• [Task directions]:
Search the entries for the word "button". Copy each line in which it is found.

▬▬▬

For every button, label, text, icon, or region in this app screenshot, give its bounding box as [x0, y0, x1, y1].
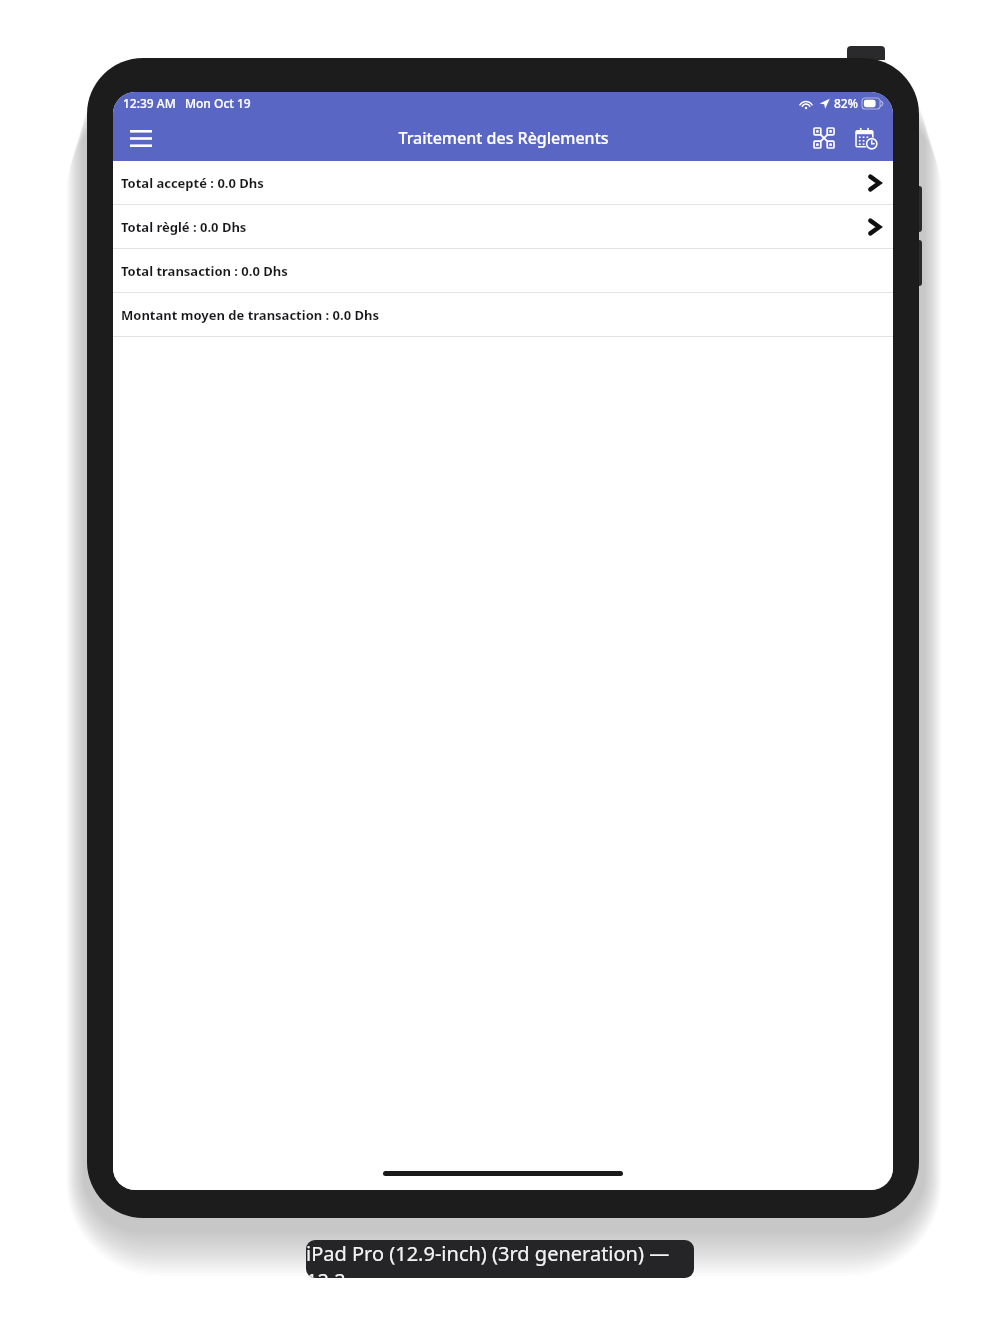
staticText: 12:39 AM: [123, 95, 176, 111]
button[interactable]: Total accepté : 0.0 Dhs: [113, 161, 893, 204]
button[interactable]: Total transaction : 0.0 Dhs: [113, 249, 893, 292]
staticText: iPad Pro (12.9-inch) (3rd generation) — …: [306, 1240, 694, 1278]
button[interactable]: Select date and time: [847, 119, 885, 157]
staticText: Montant moyen de transaction : 0.0 Dhs: [121, 306, 881, 324]
staticText: Mon Oct 19: [185, 95, 251, 111]
staticText: Total règlé : 0.0 Dhs: [121, 218, 868, 236]
button[interactable]: Total règlé : 0.0 Dhs: [113, 205, 893, 248]
button[interactable]: Open navigation menu: [121, 118, 161, 158]
staticText: Traitement des Règlements: [398, 127, 609, 149]
button[interactable]: Montant moyen de transaction : 0.0 Dhs: [113, 293, 893, 336]
staticText: Total accepté : 0.0 Dhs: [121, 174, 868, 192]
staticText: 82%: [834, 95, 858, 111]
staticText: Total transaction : 0.0 Dhs: [121, 262, 881, 280]
button[interactable]: Scan code: [805, 119, 843, 157]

▬▬▬

• [Reply to the task]:
For every button, label, text, icon, or region in this app screenshot, give its bounding box as [x0, y0, x1, y1].
button[interactable]: Total accepté : 0.0 Dhs: [113, 161, 893, 204]
button[interactable]: Total transaction : 0.0 Dhs: [113, 249, 893, 292]
button[interactable]: Select date and time: [847, 119, 885, 157]
button[interactable]: Total règlé : 0.0 Dhs: [113, 205, 893, 248]
button[interactable]: Open navigation menu: [121, 118, 161, 158]
button[interactable]: Montant moyen de transaction : 0.0 Dhs: [113, 293, 893, 336]
button[interactable]: Scan code: [805, 119, 843, 157]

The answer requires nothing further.